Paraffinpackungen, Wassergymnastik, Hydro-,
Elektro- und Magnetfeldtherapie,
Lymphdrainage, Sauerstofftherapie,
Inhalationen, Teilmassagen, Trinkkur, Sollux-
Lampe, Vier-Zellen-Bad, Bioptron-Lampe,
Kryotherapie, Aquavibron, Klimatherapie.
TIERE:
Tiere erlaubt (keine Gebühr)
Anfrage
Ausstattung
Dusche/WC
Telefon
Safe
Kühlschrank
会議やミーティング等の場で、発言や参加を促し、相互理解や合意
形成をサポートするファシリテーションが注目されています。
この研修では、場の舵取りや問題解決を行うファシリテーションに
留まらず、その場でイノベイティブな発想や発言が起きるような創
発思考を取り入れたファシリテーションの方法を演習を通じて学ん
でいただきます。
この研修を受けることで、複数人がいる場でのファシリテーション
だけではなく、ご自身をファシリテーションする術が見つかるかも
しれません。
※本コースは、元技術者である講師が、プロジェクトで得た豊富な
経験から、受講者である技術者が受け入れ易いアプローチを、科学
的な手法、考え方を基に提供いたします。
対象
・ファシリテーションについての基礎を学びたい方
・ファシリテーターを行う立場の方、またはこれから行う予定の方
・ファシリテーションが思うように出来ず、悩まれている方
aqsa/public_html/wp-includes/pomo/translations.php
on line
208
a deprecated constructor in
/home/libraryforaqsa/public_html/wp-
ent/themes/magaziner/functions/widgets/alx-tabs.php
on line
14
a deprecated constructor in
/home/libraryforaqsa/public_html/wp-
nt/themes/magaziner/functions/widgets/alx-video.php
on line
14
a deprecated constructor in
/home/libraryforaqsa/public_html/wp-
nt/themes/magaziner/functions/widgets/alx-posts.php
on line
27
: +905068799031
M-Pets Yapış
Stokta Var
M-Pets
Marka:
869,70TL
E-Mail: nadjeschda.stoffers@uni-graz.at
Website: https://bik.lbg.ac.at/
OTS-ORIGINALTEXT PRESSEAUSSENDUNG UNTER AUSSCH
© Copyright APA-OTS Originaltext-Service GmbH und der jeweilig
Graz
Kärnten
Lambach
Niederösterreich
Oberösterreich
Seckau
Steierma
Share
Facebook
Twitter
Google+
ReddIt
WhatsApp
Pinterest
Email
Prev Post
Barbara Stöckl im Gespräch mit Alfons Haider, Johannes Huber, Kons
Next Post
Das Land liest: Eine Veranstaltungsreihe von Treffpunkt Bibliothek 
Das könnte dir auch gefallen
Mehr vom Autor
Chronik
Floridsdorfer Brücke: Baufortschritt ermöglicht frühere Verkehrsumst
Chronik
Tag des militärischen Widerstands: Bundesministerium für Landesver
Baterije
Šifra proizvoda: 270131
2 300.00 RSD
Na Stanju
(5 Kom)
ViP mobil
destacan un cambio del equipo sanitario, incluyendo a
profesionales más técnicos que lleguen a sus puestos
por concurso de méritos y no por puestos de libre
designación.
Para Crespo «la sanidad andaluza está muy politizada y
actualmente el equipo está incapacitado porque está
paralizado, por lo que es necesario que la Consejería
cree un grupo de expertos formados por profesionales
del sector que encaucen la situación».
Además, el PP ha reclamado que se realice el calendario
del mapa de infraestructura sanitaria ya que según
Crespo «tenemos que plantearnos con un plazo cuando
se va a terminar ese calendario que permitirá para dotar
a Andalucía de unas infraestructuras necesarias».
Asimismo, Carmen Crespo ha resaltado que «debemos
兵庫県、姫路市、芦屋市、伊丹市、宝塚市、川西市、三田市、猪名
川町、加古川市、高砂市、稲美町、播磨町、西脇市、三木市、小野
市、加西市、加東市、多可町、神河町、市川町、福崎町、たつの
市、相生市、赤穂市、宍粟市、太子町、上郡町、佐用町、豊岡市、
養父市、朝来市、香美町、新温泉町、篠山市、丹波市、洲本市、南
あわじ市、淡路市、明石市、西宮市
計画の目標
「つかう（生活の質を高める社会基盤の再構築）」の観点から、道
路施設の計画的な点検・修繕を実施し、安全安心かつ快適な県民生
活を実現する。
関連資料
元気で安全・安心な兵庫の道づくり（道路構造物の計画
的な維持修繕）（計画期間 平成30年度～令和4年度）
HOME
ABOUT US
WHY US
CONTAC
======
EXERCISE DESCRIPTION = What is needed is a word-for-word copy of the material above.

PROBLEM SOLUTION =
Paraffinpackungen, Wassergymnastik, Hydro-,
Elektro- und Magnetfeldtherapie,
Lymphdrainage, Sauerstofftherapie,
Inhalationen, Teilmassagen, Trinkkur, Sollux-
Lampe, Vier-Zellen-Bad, Bioptron-Lampe,
Kryotherapie, Aquavibron, Klimatherapie.
TIERE:
Tiere erlaubt (keine Gebühr)
Anfrage
Ausstattung
Dusche/WC
Telefon
Safe
Kühlschrank
会議やミーティング等の場で、発言や参加を促し、相互理解や合意
形成をサポートするファシリテーションが注目されています。
この研修では、場の舵取りや問題解決を行うファシリテーションに
留まらず、その場でイノベイティブな発想や発言が起きるような創
発思考を取り入れたファシリテーションの方法を演習を通じて学ん
でいただきます。
この研修を受けることで、複数人がいる場でのファシリテーション
だけではなく、ご自身をファシリテーションする術が見つかるかも
しれません。
※本コースは、元技術者である講師が、プロジェクトで得た豊富な
経験から、受講者である技術者が受け入れ易いアプローチを、科学
的な手法、考え方を基に提供いたします。
対象
・ファシリテーションについての基礎を学びたい方
・ファシリテーターを行う立場の方、またはこれから行う予定の方
・ファシリテーションが思うように出来ず、悩まれている方
aqsa/public_html/wp-includes/pomo/translations.php
on line
208
a deprecated constructor in
/home/libraryforaqsa/public_html/wp-
ent/themes/magaziner/functions/widgets/alx-tabs.php
on line
14
a deprecated constructor in
/home/libraryforaqsa/public_html/wp-
nt/themes/magaziner/functions/widgets/alx-video.php
on line
14
a deprecated constructor in
/home/libraryforaqsa/public_html/wp-
nt/themes/magaziner/functions/widgets/alx-posts.php
on line
27
: +905068799031
M-Pets Yapış
Stokta Var
M-Pets
Marka:
869,70TL
E-Mail: nadjeschda.stoffers@uni-graz.at
Website: https://bik.lbg.ac.at/
OTS-ORIGINALTEXT PRESSEAUSSENDUNG UNTER AUSSCH
© Copyright APA-OTS Originaltext-Service GmbH und der jeweilig
Graz
Kärnten
Lambach
Niederösterreich
Oberösterreich
Seckau
Steierma
Share
Facebook
Twitter
Google+
ReddIt
WhatsApp
Pinterest
Email
Prev Post
Barbara Stöckl im Gespräch mit Alfons Haider, Johannes Huber, Kons
Next Post
Das Land liest: Eine Veranstaltungsreihe von Treffpunkt Bibliothek 
Das könnte dir auch gefallen
Mehr vom Autor
Chronik
Floridsdorfer Brücke: Baufortschritt ermöglicht frühere Verkehrsumst
Chronik
Tag des militärischen Widerstands: Bundesministerium für Landesver
Baterije
Šifra proizvoda: 270131
2 300.00 RSD
Na Stanju
(5 Kom)
ViP mobil
destacan un cambio del equipo sanitario, incluyendo a
profesionales más técnicos que lleguen a sus puestos
por concurso de méritos y no por puestos de libre
designación.
Para Crespo «la sanidad andaluza está muy politizada y
actualmente el equipo está incapacitado porque está
paralizado, por lo que es necesario que la Consejería
cree un grupo de expertos formados por profesionales
del sector que encaucen la situación».
Además, el PP ha reclamado que se realice el calendario
del mapa de infraestructura sanitaria ya que según
Crespo «tenemos que plantearnos con un plazo cuando
se va a terminar ese calendario que permitirá para dotar
a Andalucía de unas infraestructuras necesarias».
Asimismo, Carmen Crespo ha resaltado que «debemos
兵庫県、姫路市、芦屋市、伊丹市、宝塚市、川西市、三田市、猪名
川町、加古川市、高砂市、稲美町、播磨町、西脇市、三木市、小野
市、加西市、加東市、多可町、神河町、市川町、福崎町、たつの
市、相生市、赤穂市、宍粟市、太子町、上郡町、佐用町、豊岡市、
養父市、朝来市、香美町、新温泉町、篠山市、丹波市、洲本市、南
あわじ市、淡路市、明石市、西宮市
計画の目標
「つかう（生活の質を高める社会基盤の再構築）」の観点から、道
路施設の計画的な点検・修繕を実施し、安全安心かつ快適な県民生
活を実現する。
関連資料
元気で安全・安心な兵庫の道づくり（道路構造物の計画
的な維持修繕）（計画期間 平成30年度～令和4年度）
HOME
ABOUT US
WHY US
CONTAC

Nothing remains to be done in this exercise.